My education includes a graduate degree in fish physiology, fish biochemistry, and aquatic ecology. I worked as a senior research scientist in aquatic ecology at the Pacific Northwest Laboratory in Richland, WA, and in Portland, OR, for about 16 years.
I also have a graduate degree in organization development/whole systems design. I worked for a few years as the administrator of The Context Institute before being fired (technically laid off), and while there helped edit the quarterly journal In Context (now in a recast parent organization and renamed Yes!).
And I have a M. Div. degree from one of two Unitarian Universalist affiliated seminaries, Starr King School for the Ministry, in Berkeley, CA. I am in full, final fellowship as a Unitarian Universalist parish minister.
I also worked as the interim director of Computer Professionals for Social Responsibility for a brief stint. While in seminary, I was the houseboy at a UCal sorority, working in the kitchen. Other unusual or short-term jobs I’ve had include monitoring sewer gas in the Seattle and Port Townsend sewers; pruning grapes and bottling wine; handyman, house painting, and remodeling; and consulting with non-profit organizations (typically as a retreat leader). I have also run and taught at a church leadership school, served on boards, chaired the planning commission and served on the city council in West Richland, WA. More recently I was the Treasurer of the Clean Air Board of Central Pennsylvania. CAB’s mission relates to advocacy, public education, and monitoring of fine particulates in the air, which have demonstrated negative health effects.
For ten years we enjoyed spending two or three weeks each summer in a cottage on the coast of Maine, at Pemaquid Point, a place that became very special to us for regeneration. Having moved across the country, we most likely won’t be going back there. I miss it.

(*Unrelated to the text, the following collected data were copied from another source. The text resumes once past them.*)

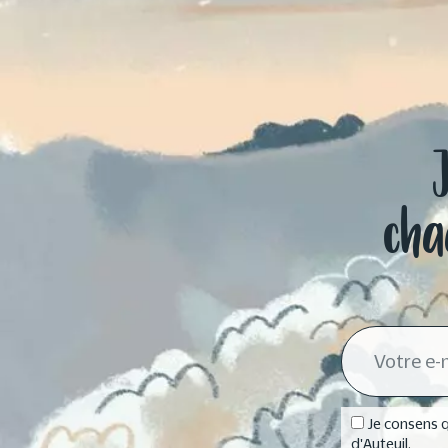
cha
Je consens q
d'Auteuil.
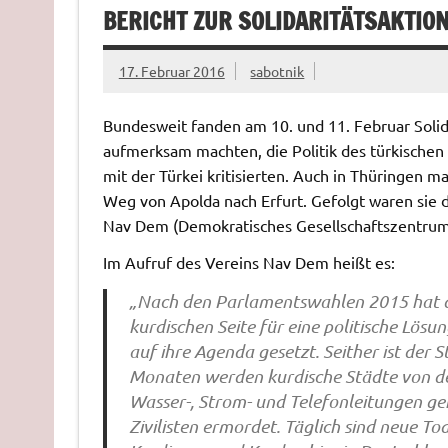
BERICHT ZUR SOLIDARITÄTSAKTIO
17. Februar 2016
sabotnik
Bundesweit fanden am 10. und 11. Februar Solida
aufmerksam machten, die Politik des türkische
mit der Türkei kritisierten. Auch in Thüringen
Weg von Apolda nach Erfurt. Gefolgt waren sie
Nav Dem (Demokratisches Gesellschaftszentrum 
Im Aufruf des Vereins Nav Dem heißt es:
„Nach den Parlamentswahlen 2015 hat di
kurdischen Seite für eine politische Lös
auf ihre Agenda gesetzt. Seither ist der 
Monaten werden kurdische Städte von de
Wasser-, Strom- und Telefonleitungen ge
Zivilisten ermordet. Täglich sind neue T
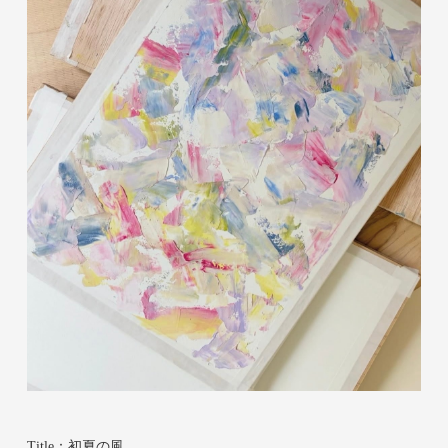
Title：初夏の風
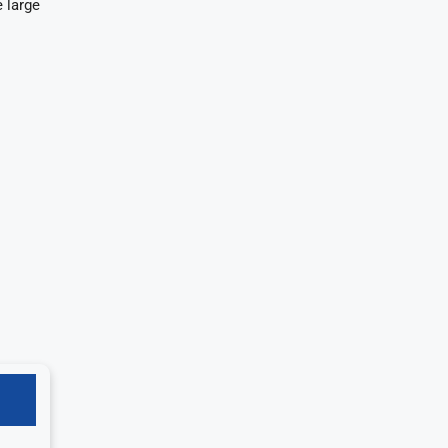
e large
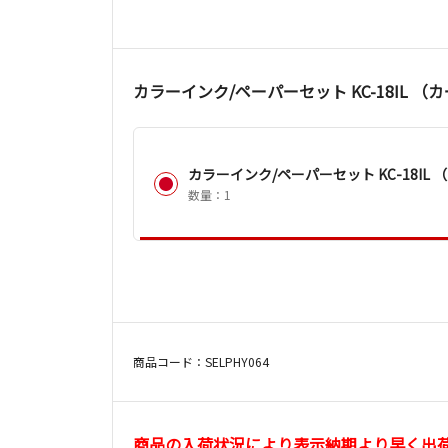
カラーインク/ペーパーセット KC-18IL 
カラーインク/ペーパーセット KC-18IL
数量：1
商品コード：SELPHY064
商品の入荷状況により表示納期より早く出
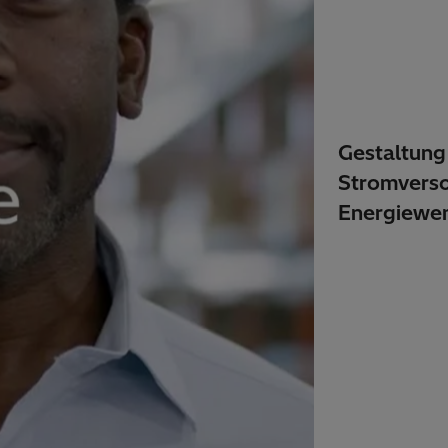
Gestaltung
Stromverso
Energiewe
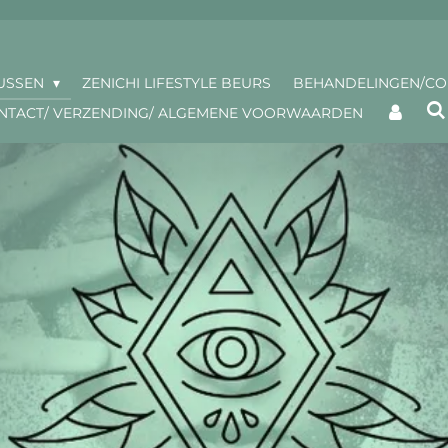
USSEN
ZENICHI LIFESTYLE BEURS
BEHANDELINGEN/C
NTACT/ VERZENDING/ ALGEMENE VOORWAARDEN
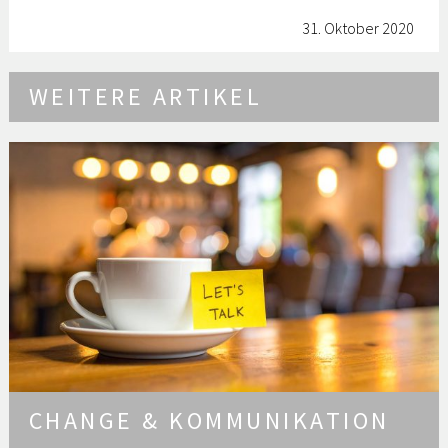
31. Oktober 2020
WEITERE ARTIKEL
CHANGE & KOMMUNIKATION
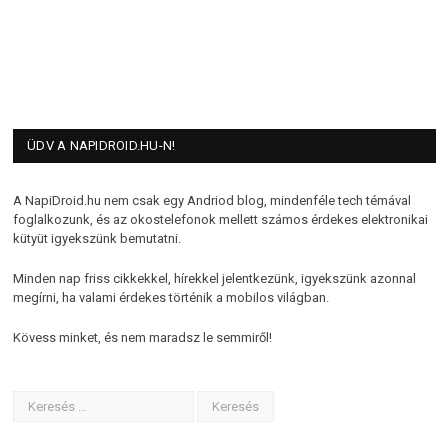
ÜDV A NAPIDROID.HU-N!
A NapiDroid.hu nem csak egy Andriod blog, mindenféle tech témával
foglalkozunk, és az okostelefonok mellett számos érdekes elektronikai
kütyüt igyekszünk bemutatni.
Minden nap friss cikkekkel, hírekkel jelentkezünk, igyekszünk azonnal
megírni, ha valami érdekes történik a mobilos világban.
Kövess minket, és nem maradsz le semmiről!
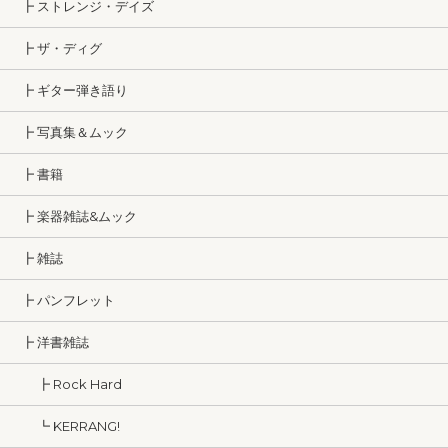
┣ ストレンジ・デイズ
┣ ザ・ディグ
┣ ギター弾き語り
┣ 写真集＆ムック
┣ 書籍
┣ 楽器雑誌&ムック
┣ 雑誌
┣ パンフレット
┣ 洋書雑誌
┣ Rock Hard
┗ KERRANG!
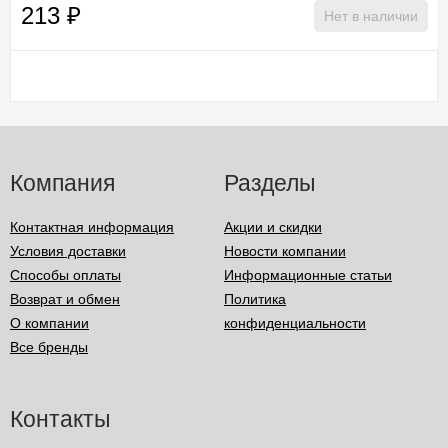
213
₽
Нет в наличии
Компания
Разделы
Контактная информация
Акции и скидки
Условия доставки
Новости компании
Способы оплаты
Информационные статьи
Возврат и обмен
Политика
О компании
конфиденциальности
Все бренды
Контакты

I enjoy reading (mostly non-fiction and poetry), digital photography, and the outdoors. I am drawn to enjoying nature by hiking, walking, and strolling; by kayaking, rowing, and sailing; and by cross-country skiing. But not by motorized vehicle — no thanks to powerboats, jet skis, downhill skiing, motorcycles or ORVs, and the like. I prefer to plod and notice the environment in more detail than to cover more ground.
My politics are progressive, though I am conservative in the sense of protection of natural resources. I support strong land use planning and environmental protections, mandatory carbon limits, and protection of the common wealth.
I was born in 1947, and am still learning how things work, what makes me tick, and what it means to have grown up in America in the 1950s. Life is pretty darned good and always interesting. I’m an introvert by nature, but also a divergent thinker and generalist. I’m entrepreneurial, more drawn to planning than to implementation. My desk is nearly always messy. My filing always behind. I have stacks of unread and partially-read books. My lists too long and my commitments typically over the top. But I must love having too much to do. I hope to guard my commitments in retirement, however, while listening for the genuine call to service and learning and ways to practice creativity in this new phase of my life.
My hope here is to have a forum here for reflection, for venting, and for bragging. I expect to be eclectic, hope to be provocative, and imagine that I have something of value to say about a lot of stuff. May it be so.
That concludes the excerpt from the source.